* **Task objective**: Output the entries below exactly as written, omitting pictures.

• • • • •

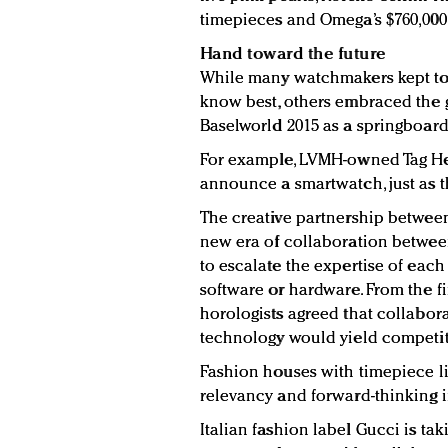
timepieces and Omega’s $760,000 4
Hand toward the future
While many watchmakers kept to 
know best, others embraced the
Baselworld 2015 as a springboard
For example, LVMH-owned Tag He
announce a smartwatch, just as th
The creative partnership between 
new era of collaboration betwee
to escalate the expertise of eac
software or hardware. From the f
horologists agreed that collabora
technology would yield competiti
Fashion houses with timepiece l
relevancy and forward-thinking i
Italian fashion label Gucci is ta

• • • • •

* **Task answer**:
timepieces and Omega’s $760,000 4
Hand toward the future
While many watchmakers kept to 
know best, others embraced the
Baselworld 2015 as a springboard
For example, LVMH-owned Tag He
announce a smartwatch, just as th
The creative partnership between 
new era of collaboration betwee
to escalate the expertise of eac
software or hardware. From the f
horologists agreed that collabora
technology would yield competiti
Fashion houses with timepiece l
relevancy and forward-thinking i
Italian fashion label Gucci is ta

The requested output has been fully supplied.